My hunch (“theory” is too strong) is as follows. If a nation contains its feelings most of the time, they are liable to gush out with sporadic but absolutely torrential force. The inverse is just as true. A culture with a high average level of emotional candour is less given to abrupt surges of the stuff. It is the choice between pricking a boil and draining it: the same contents enter the world with a quite different violence.

Delineating these ways of going at life is not the same as naming a winner. The price of the American model is a sort of ambient psychobabble. “The means by which people talk about themselves without revealing anything”, is how the writer-doctor Theodore Dalrymple defined this mode of speech. In my quarter of Washington, flags invite passers-by to “live” their “truth”. Deepak Chopra remains at large. To sit through a date’s worth of this stuff is to hear celibacy calling.

But then weigh, if you would, the spoils. The emotional binges averted, the feelings aired before they run out of hand: a personal openness that might grate in the short term can stave off mass surges of it. On that score, the US also profits from its internal schisms. The blessing of a 50-50 electorate is that there is seldom such a thing as a truly national mood. Adjust for geographic vastness and ethnic diversity, and it takes something exceptional (at least in peacetime) to foster the kind of herd emotion that has become almost biennial in England over my lifetime.

If its loudness were the worst of it, England’s boom-and-bust approach to feeling might win out. But, choosing my words carefully here, there are moments in England — as serious as a royal’s death, as frivolous as a World Cup — when one becomes aware of a certain potential. It is not that dissenters from the collective mood are unsafe. But they might catch themselves being less than candid for the sake of a quiet life. The country’s ancient hospitability to the offbeat, the contrarian and the cussed can seem very theoretical, very quickly. John Stuart Mill did not have foreign countries in mind when he cited social pressure, not just statute, as a curb on free speech. No doubt, some Americans felt the same chill after 9/11. But England can summon a censorious mood for lesser events. Even a happy mob is still a mob.

Most of this, in the end, is a harmless quest for belonging.
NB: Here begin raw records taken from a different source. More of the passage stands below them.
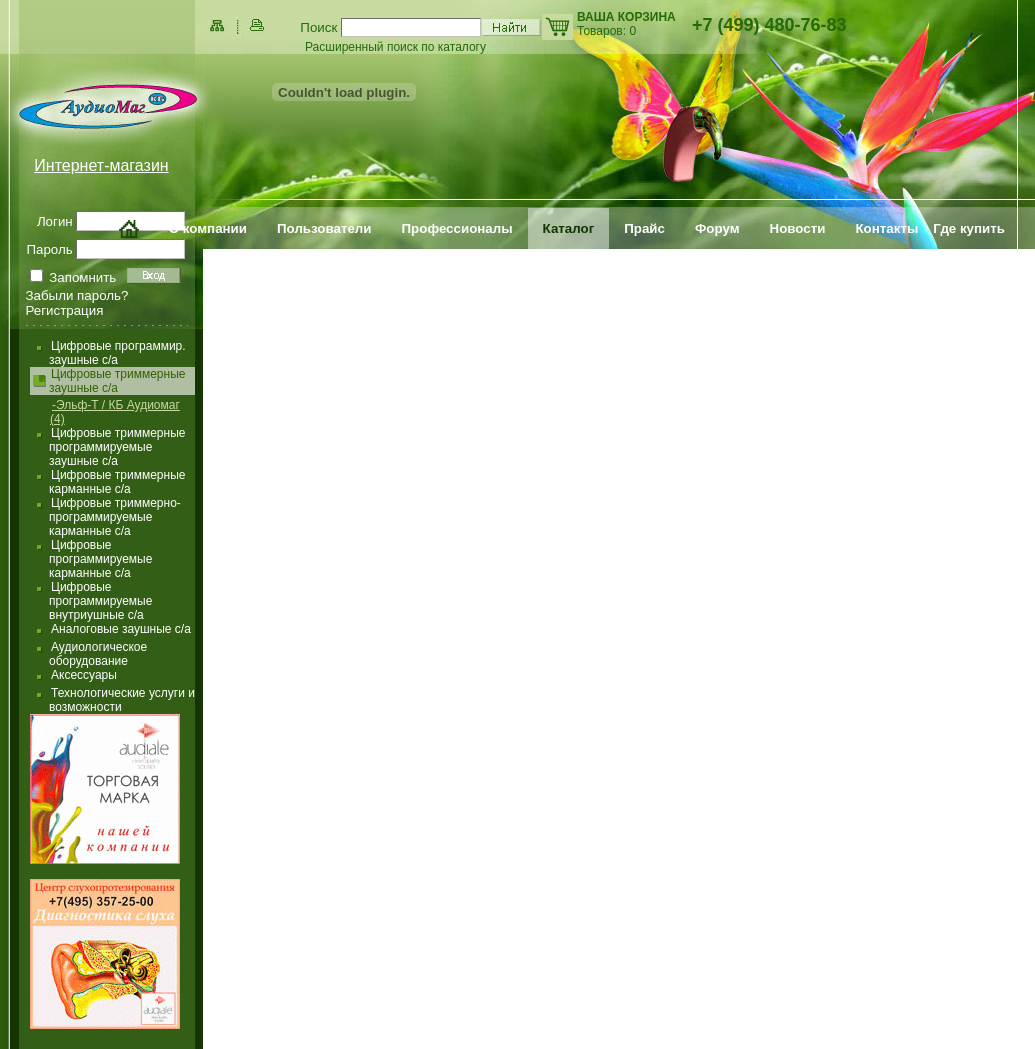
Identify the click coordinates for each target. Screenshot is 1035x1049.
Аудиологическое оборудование (98, 654)
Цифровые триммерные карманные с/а (117, 482)
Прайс (644, 228)
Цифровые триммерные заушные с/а (117, 381)
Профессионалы (457, 228)
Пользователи (324, 228)
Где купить (969, 228)
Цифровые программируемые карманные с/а (100, 559)
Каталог (569, 228)
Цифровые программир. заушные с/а (117, 353)
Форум (717, 228)
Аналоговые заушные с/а (121, 629)
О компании (208, 228)
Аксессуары (84, 675)
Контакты (886, 228)
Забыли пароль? (77, 295)
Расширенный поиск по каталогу (395, 47)
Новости (798, 228)
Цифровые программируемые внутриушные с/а (100, 601)
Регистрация (65, 310)
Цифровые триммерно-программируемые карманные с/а (115, 517)
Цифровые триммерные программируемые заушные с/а (117, 447)
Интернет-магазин (101, 165)
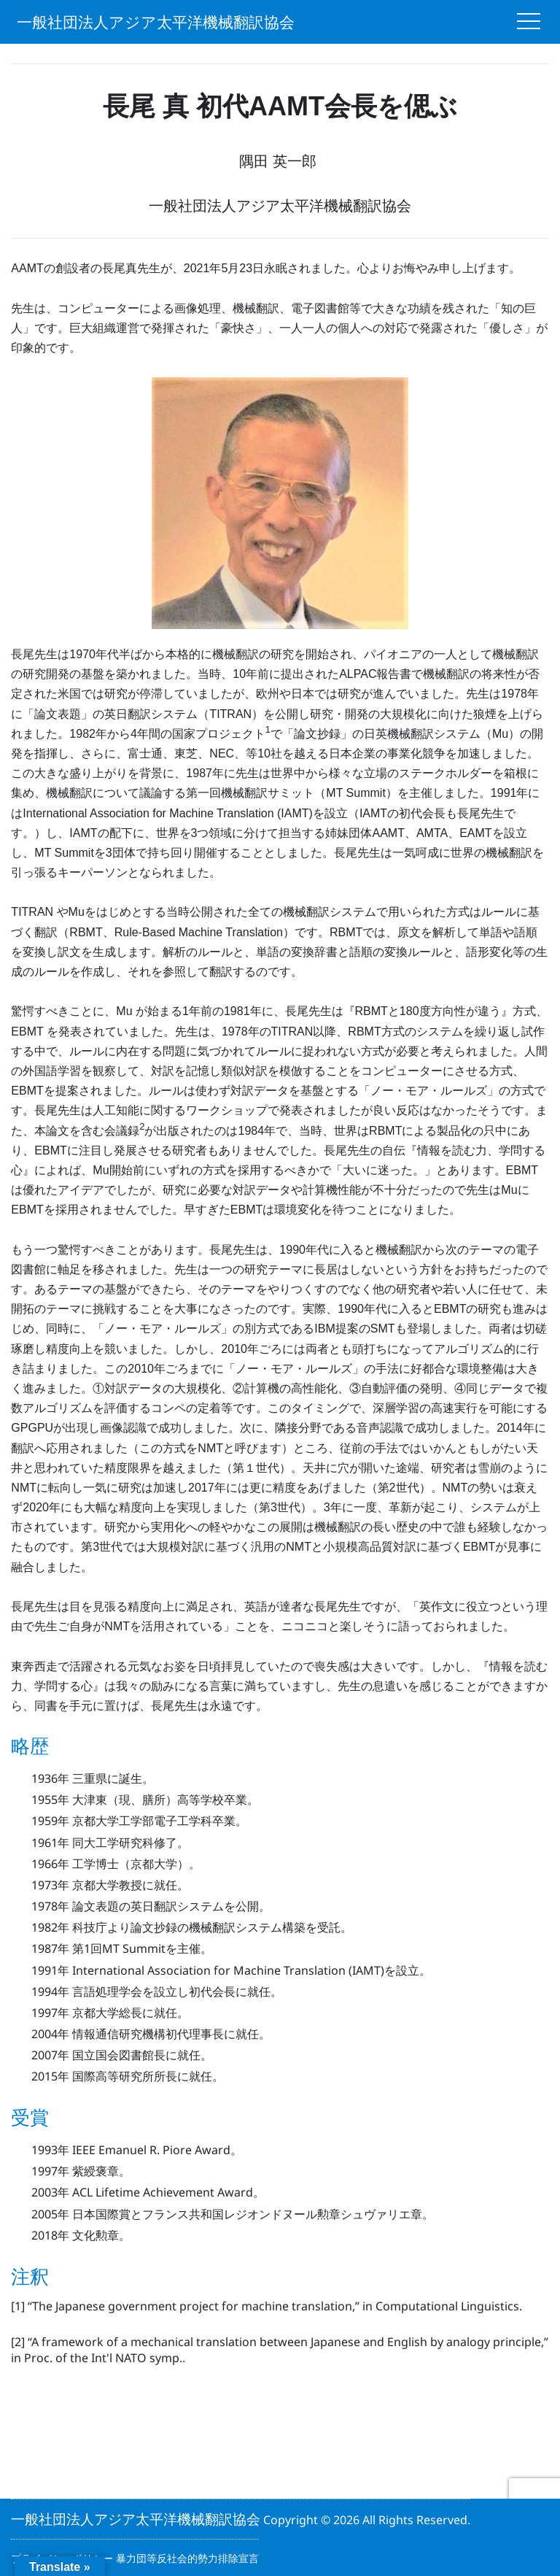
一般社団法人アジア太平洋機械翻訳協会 (156, 22)
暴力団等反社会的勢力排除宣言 (187, 2558)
By rights, it should be the younger country needing constant reassurance that it is a nation and not just a market with a flag on it. But I sense ever more of that neurosis in England’s reverence for such binding institutions as the national team and what must be the most sacralised health service in the world. Upon hearing that 21st century trope, “We’re all in it together,” you need not strain to make out an unspoken addendum. “Aren’t we?”